Directions for this task:
Scan the listing below for "Zanella", then report every line that has it.

------ Recorded information ------

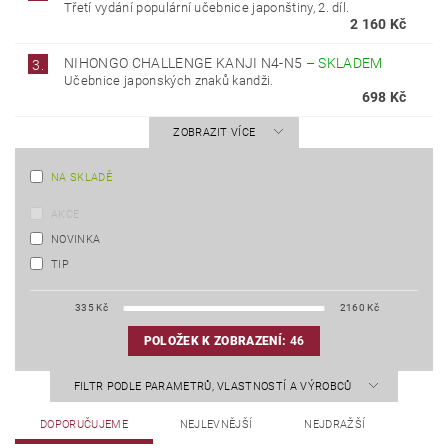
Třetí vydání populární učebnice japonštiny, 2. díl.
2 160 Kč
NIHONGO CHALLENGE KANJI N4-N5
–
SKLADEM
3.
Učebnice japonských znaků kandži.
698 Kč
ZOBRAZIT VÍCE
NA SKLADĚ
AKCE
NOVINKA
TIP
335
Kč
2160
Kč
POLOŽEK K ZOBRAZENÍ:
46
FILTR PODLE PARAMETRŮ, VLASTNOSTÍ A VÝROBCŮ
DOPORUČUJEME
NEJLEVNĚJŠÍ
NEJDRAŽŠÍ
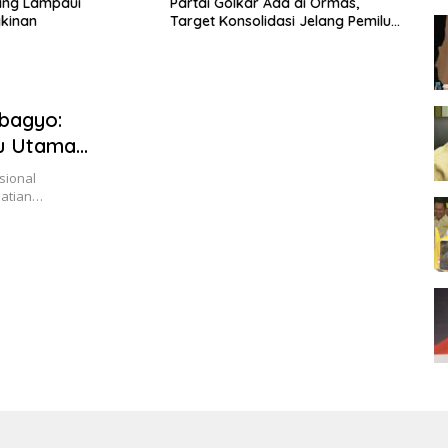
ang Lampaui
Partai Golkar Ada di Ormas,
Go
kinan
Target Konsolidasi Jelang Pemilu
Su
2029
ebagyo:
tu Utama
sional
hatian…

------
------ Recorded information ------

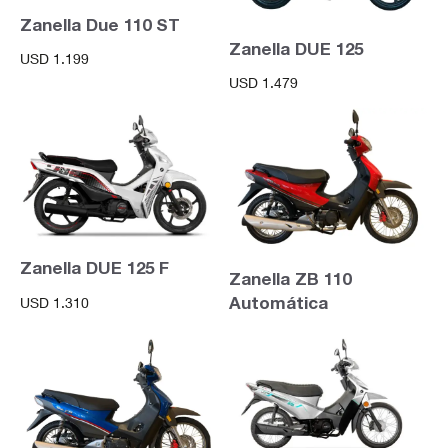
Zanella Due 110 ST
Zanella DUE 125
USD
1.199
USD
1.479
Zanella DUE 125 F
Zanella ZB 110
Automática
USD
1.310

------
------ Recorded information ------

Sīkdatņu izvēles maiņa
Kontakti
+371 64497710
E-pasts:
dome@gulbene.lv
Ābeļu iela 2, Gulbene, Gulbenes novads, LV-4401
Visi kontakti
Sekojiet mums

------

Output of the exercise:
Zanella Due 110 ST
Zanella DUE 125
Zanella DUE 125 F
Zanella ZB 110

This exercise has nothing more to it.